Ce n'è uno in particolare, di alunnetto, che è molto bravo ma disordinato nel suo alunnettismo, molto acuto nelle sue intuizioni e pure puntuale a lezione, però spesso si addormenta in classe, gli ho messo Nove ma mi sono e gli ho ripromesso che a fine anno sarò molto più intransigente, e insomma voglio dire ma che ti frega adesso della mia metrica di valutazione, stavamo parlando di saluti & anacronismi e come al solito tu m'interrompi pretendendo preamboli che poi ti distraggono, sei un lettore disordinato e in quanto tale io ti metto pure Nove, ma poi a fine anno ti vengo sotto.
Questo bravo alunnetto che tanto mi sta a cuore, tutto contento del suo Nove fresco
fresco, dopo il suo ottimo esame ha preteso per la gioja di salutarmi imponendomi quel rituale di schiaffetti e pugnetti conseguenti, come a dire Sei uno di noi. Io, preso di sorpresa, non ho avuto il tempo di pormi le mie obiezioni morali d'inflessibile barbogio coerente, e opporre la resistenza conseguente. Ma nel frangente mi sono scoperto plausibile – voglio dire, porto o non porto i pantaloni che a volte sotto fanno vedere le mutande - , e adesso ogni volta che devo salutarmi con qualche jovine ho questo aggiuntivo bivio etico.
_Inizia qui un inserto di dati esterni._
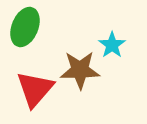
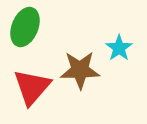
cyan star: moved 7 px right, 3 px down
red triangle: moved 3 px left, 2 px up
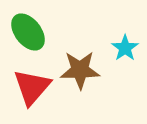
green ellipse: moved 3 px right, 5 px down; rotated 60 degrees counterclockwise
cyan star: moved 6 px right
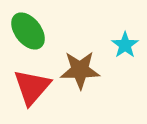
green ellipse: moved 1 px up
cyan star: moved 3 px up
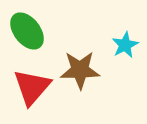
green ellipse: moved 1 px left
cyan star: rotated 8 degrees clockwise
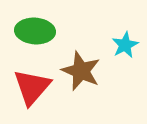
green ellipse: moved 8 px right; rotated 48 degrees counterclockwise
brown star: moved 1 px right, 1 px down; rotated 24 degrees clockwise
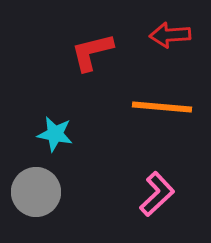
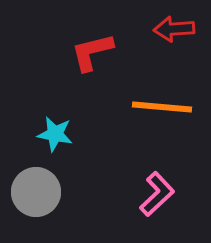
red arrow: moved 4 px right, 6 px up
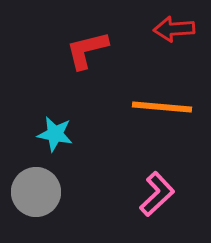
red L-shape: moved 5 px left, 2 px up
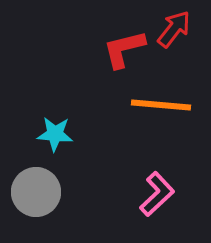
red arrow: rotated 132 degrees clockwise
red L-shape: moved 37 px right, 1 px up
orange line: moved 1 px left, 2 px up
cyan star: rotated 6 degrees counterclockwise
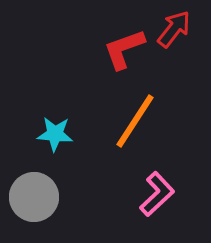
red L-shape: rotated 6 degrees counterclockwise
orange line: moved 26 px left, 16 px down; rotated 62 degrees counterclockwise
gray circle: moved 2 px left, 5 px down
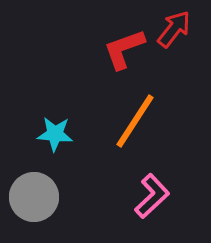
pink L-shape: moved 5 px left, 2 px down
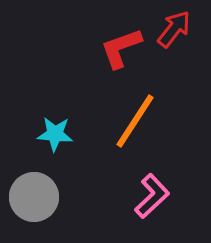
red L-shape: moved 3 px left, 1 px up
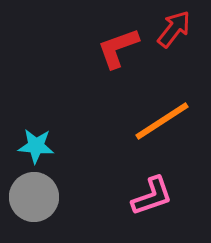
red L-shape: moved 3 px left
orange line: moved 27 px right; rotated 24 degrees clockwise
cyan star: moved 19 px left, 12 px down
pink L-shape: rotated 24 degrees clockwise
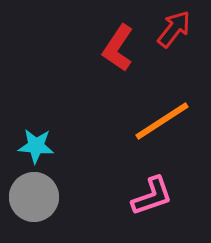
red L-shape: rotated 36 degrees counterclockwise
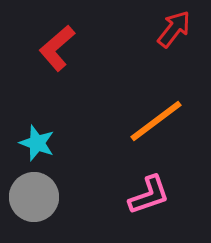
red L-shape: moved 61 px left; rotated 15 degrees clockwise
orange line: moved 6 px left; rotated 4 degrees counterclockwise
cyan star: moved 1 px right, 3 px up; rotated 15 degrees clockwise
pink L-shape: moved 3 px left, 1 px up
Oh forsennato jovine; come salutarti? nel modo convenzionale, o mi joco questo fresca procedura acquisita e mi commiato da te a suon di schiaffetti & pugnetti?
E nel frattempo gli anni passano, e io mi spendo le risorse di sistema mica a pensare che intanto le amiche  coetanee si sposano e procreano e io no perché tanto mica ciò l'orologio biologico io, e se pure ce l'avessi mi lascerei distrarre dalle sue modalità di lettura analogica o digitale e dalle Teorie dell'Errore conseguenti. Ma piuttosto, sto qui a riflettere con te sulla tipologia di saluti che fra altri trentun anni renderà obsoleti me e quelle mie amiche - prudenti ma non abbastanza. Dovremo fare cosa? rotearci i polsi come spadaccini e poi intrecciarci solo le dita dispari? mimare a pollici incrociati chissà quale ombra cinese? o magari, nell'ennesimo conato vintage, afferrarci per i mignoli e dondolandoli riesumare il vecchio detto Mannaggialdiavolettochecciaffattolitigà?
E avrò ancora un bravo alunnetto caritatevole che nel suo disordine me le spiega, queste procedure? che m'introduce ancora una volta ai misteri dell'ennesima joventù che io non avrò capito? oppure dovrò rassegnarmi al mio stesso decorso, incapace di assecondare un'altra corrente?
Io ora mi metto a fare un'altra canzone. È sera e ho saltato gli allenamenti, avevo troppo sonno, da tutto l'anno vado a letto tardi e mi alzo presto, e questo temo mi stia invecchiando oltre le mie sembianze jovanili, e i miei propositi di riposo sono vanificati dall'esigenza di spurgarmi le riflessioni e poi di fare una canzone che parla del fatto che ci sono troppe canzoni, e poi dovrei rispondere a troppe mail e a troppi messaggi che mi aspettano da troppo tempo.

Però mi chiedo. Non sarà questo, che alla fine rende tollerabile l'ora della ns. morte? il rendersi conto, come cantavano nelL'uomo del secolo i Baustelle quando ancora non Misticheggiavano, che in fin dei conti ti sei stufato?